As the audience follow performers through the outside space, they encounter vignettes of dance and aerial acrobatic performances out in the fresh air among the trees, and interact directly with a guide character who gives individual audience members responsibility for items such as a small balloon, chocolate coins, and, eventually, star-shaped ornaments made of ribbon and cardstock, which they use later on once they are back inside the gallery.
On returning to the gallery interior, the audience discover across a previously hidden space that contains giant wishing tree sculptures made of steel and wood which they can walk around and underneath. They write their wishes for the year ahead on the ornaments they were given in the forest and tie these to the trees. As the show run continues these trees are filling up with hundreds of wishes from audiences of all ages.

NP: How do you design an immersive experience that’s enjoyable for both kids and adults?
JB: By working with an incredibly talented and experienced team of designers and theatremakers! I am thrilled to have been able to assemble such a wonderful creative and production team for this project.
During the creative process, we talked a lot about how to design the experience for kids and adults, and what we discovered is that the key with this project was to engage the imagination of the children in our audiences but also to engage the childhood memories and imaginations of the adults in our audiences. This is where the nostalgic elements in the sound and lighting designs really come into play. Since opening night, we have found that audience groups including children behave and respond differently to all-adult groups.
NP: How have audiences reacted so far?
JB: Very well, a lot of responses have included people saying that they feel more peaceful and like there is a space here to not be bombarded with all the noise of the holiday season, and that they enjoy the time spent with their loved ones. A few people have already been more than once and have noticed different aspects of the installation each time. There hasn’t been a performance installation like this in this area before, so it’s also a new and unique experience for many of our audience.
NP: What’s surprised you so far during the process?
JB: I absolutely love watching the wish tree sculptures come to life as they collect all the wishes of our audiences. The interesting thing is that a lot of people wish for the same sorts of things — universal concepts such as love, security, time with their families, health and happiness. Seeing audiences realize how similar so many of us are is very touching to watch. And of course it’s adorable to read the children’s wishes, which are often the same as adult wishes, with the occasional wish for Pokémon as well!

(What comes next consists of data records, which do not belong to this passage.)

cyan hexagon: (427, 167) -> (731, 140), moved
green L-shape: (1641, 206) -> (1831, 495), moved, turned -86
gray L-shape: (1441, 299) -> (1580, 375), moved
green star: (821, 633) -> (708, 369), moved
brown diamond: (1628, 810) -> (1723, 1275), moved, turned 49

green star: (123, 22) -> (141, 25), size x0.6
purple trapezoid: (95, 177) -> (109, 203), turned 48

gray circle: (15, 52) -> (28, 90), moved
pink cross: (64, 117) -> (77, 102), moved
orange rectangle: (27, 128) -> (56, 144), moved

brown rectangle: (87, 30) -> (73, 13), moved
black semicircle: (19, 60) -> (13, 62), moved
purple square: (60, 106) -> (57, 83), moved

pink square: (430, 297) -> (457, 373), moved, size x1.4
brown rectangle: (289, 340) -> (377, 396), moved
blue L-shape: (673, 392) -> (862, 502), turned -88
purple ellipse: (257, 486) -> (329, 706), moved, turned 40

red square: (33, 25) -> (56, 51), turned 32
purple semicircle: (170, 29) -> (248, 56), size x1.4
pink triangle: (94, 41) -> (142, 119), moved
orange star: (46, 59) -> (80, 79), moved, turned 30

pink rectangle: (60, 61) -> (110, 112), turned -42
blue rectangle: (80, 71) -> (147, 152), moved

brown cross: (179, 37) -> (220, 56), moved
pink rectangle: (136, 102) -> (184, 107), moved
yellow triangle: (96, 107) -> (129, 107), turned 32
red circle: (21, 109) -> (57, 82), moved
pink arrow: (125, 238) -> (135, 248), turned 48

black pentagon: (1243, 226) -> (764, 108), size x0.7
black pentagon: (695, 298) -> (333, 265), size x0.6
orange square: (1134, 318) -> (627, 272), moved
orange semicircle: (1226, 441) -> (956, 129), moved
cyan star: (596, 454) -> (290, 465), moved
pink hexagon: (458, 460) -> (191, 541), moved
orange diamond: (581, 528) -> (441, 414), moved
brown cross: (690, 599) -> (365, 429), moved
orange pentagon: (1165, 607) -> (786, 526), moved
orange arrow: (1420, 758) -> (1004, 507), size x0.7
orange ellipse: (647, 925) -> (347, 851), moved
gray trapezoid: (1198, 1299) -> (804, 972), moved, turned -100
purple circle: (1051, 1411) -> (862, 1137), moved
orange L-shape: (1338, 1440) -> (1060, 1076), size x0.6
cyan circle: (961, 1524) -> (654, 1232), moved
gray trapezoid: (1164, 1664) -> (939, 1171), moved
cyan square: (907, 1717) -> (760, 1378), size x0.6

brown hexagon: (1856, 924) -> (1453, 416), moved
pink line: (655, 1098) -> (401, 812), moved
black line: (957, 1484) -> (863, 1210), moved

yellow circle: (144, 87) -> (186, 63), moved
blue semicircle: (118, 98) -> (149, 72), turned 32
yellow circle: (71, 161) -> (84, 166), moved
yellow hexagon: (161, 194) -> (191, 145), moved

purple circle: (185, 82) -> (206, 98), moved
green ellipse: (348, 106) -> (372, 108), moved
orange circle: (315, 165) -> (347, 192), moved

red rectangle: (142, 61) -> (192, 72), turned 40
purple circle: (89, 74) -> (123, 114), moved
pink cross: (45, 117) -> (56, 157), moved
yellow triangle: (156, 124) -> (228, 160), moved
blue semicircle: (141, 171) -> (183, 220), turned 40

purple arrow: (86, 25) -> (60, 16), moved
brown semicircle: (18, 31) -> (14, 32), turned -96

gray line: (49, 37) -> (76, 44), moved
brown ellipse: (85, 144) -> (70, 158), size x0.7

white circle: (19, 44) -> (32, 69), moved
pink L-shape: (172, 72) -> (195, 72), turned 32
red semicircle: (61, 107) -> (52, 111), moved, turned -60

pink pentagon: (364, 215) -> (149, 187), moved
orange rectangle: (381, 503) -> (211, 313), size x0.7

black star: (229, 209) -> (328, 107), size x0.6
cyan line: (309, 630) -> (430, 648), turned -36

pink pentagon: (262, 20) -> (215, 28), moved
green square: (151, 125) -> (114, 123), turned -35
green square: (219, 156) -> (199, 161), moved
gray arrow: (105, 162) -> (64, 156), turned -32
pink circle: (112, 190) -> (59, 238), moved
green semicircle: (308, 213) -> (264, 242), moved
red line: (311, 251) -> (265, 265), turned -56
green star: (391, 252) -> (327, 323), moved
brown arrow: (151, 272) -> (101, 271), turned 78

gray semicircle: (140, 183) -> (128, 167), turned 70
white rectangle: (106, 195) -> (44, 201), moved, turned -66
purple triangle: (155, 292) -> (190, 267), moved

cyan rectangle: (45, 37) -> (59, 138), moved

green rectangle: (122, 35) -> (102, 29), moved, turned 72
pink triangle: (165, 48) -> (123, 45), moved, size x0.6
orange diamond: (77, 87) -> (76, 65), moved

NP: What do you hope folks take away from the experience?
JB: When we first started work on this project and I was telling people about it, I found that a lot of people, particularly older people, would start to tell me about a memory they had of doing something with their parents or grandparents during the winter. Sometimes it would be that they had been to see a play together, or a concert or exhibition, but often it would be something very simple like listening to old records at their grandparents’ home or going for a walk and kicking their feet through leaves.
I realized that that’s what this project is; I want the experience we have created of being surprised and delighted by something magical in the forest to be something that the families in our audiences remember as a special and peaceful time spent together exploring.
The Enchanted Forest runs through January 6. Tickets are $35.